=== TASK ITEM ===
Retype exactly the lines of the listing below from the one with "2025/12/13 (456, 1661)" through the last, both included, and leave every picture out.

=== RECORDS TO PROCESS ===

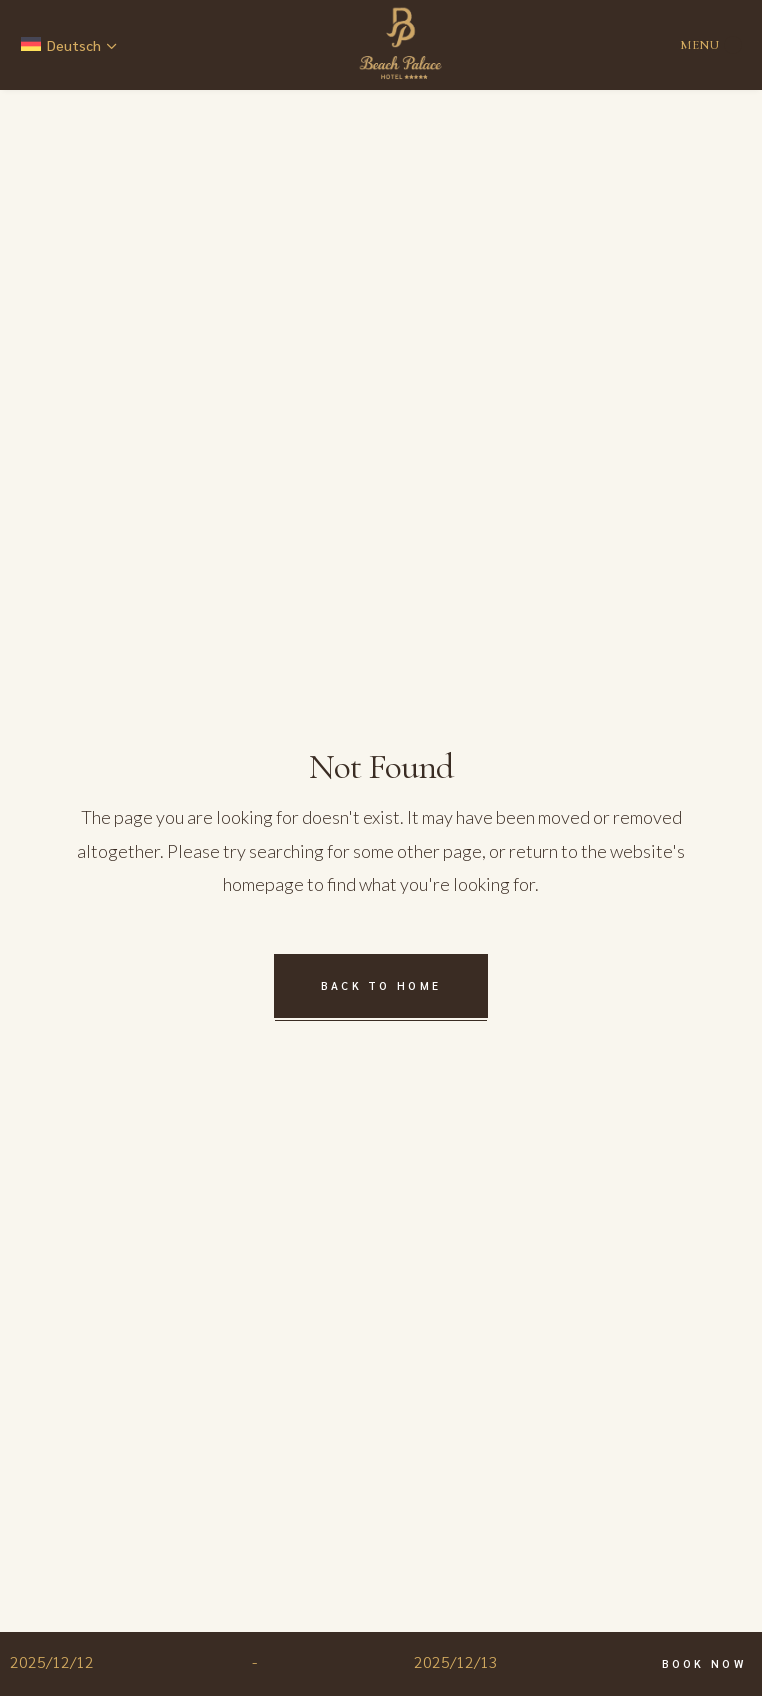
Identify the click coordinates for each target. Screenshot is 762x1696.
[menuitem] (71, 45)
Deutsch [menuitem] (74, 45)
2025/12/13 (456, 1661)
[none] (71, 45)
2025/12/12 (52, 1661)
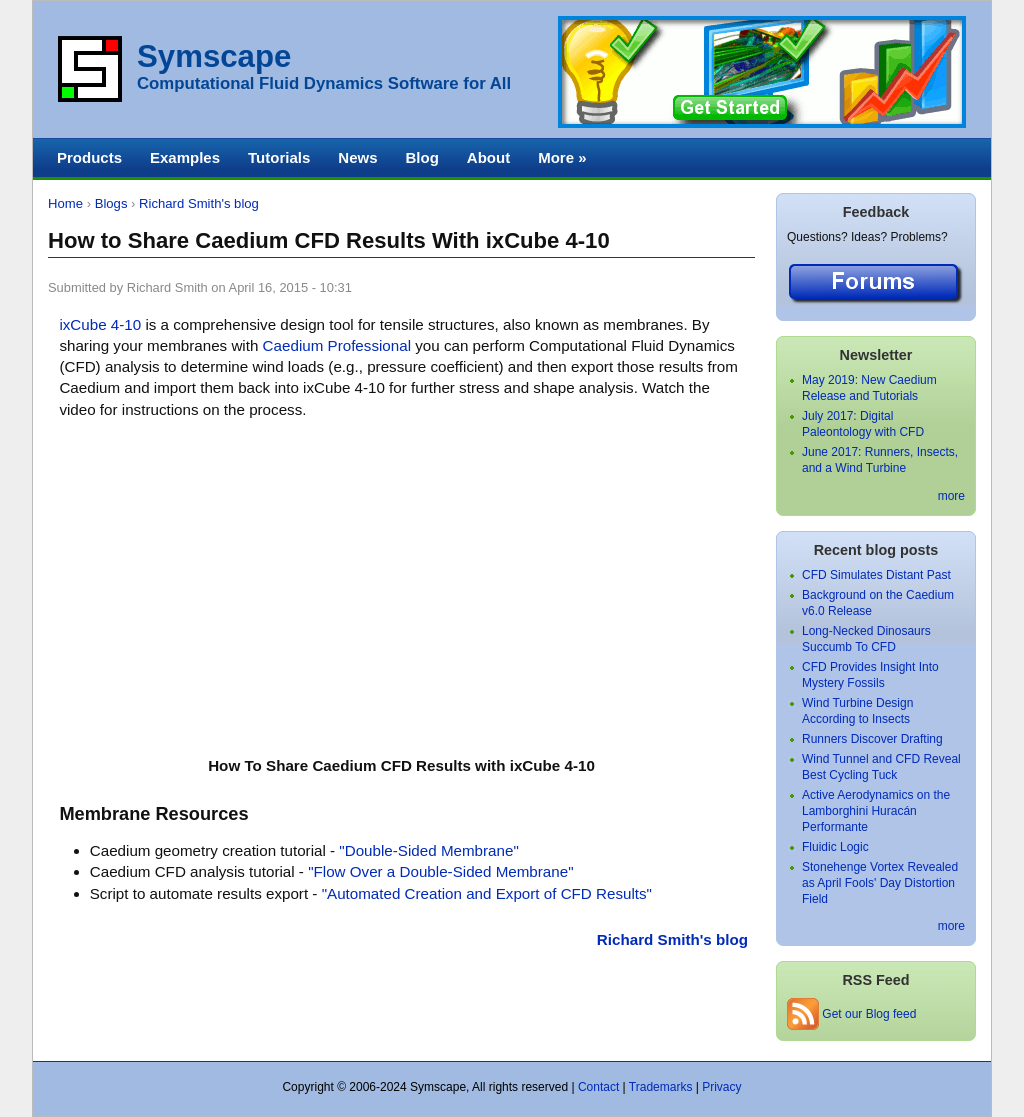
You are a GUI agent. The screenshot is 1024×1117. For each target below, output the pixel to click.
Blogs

=== ANSWER SPACE ===
2025/12/13 (456, 1661)
[none] (71, 45)
2025/12/12 (52, 1661)
You are a GUI agent. The screenshot is 1024×1117. For each target below, output the pixel to click.
Blogs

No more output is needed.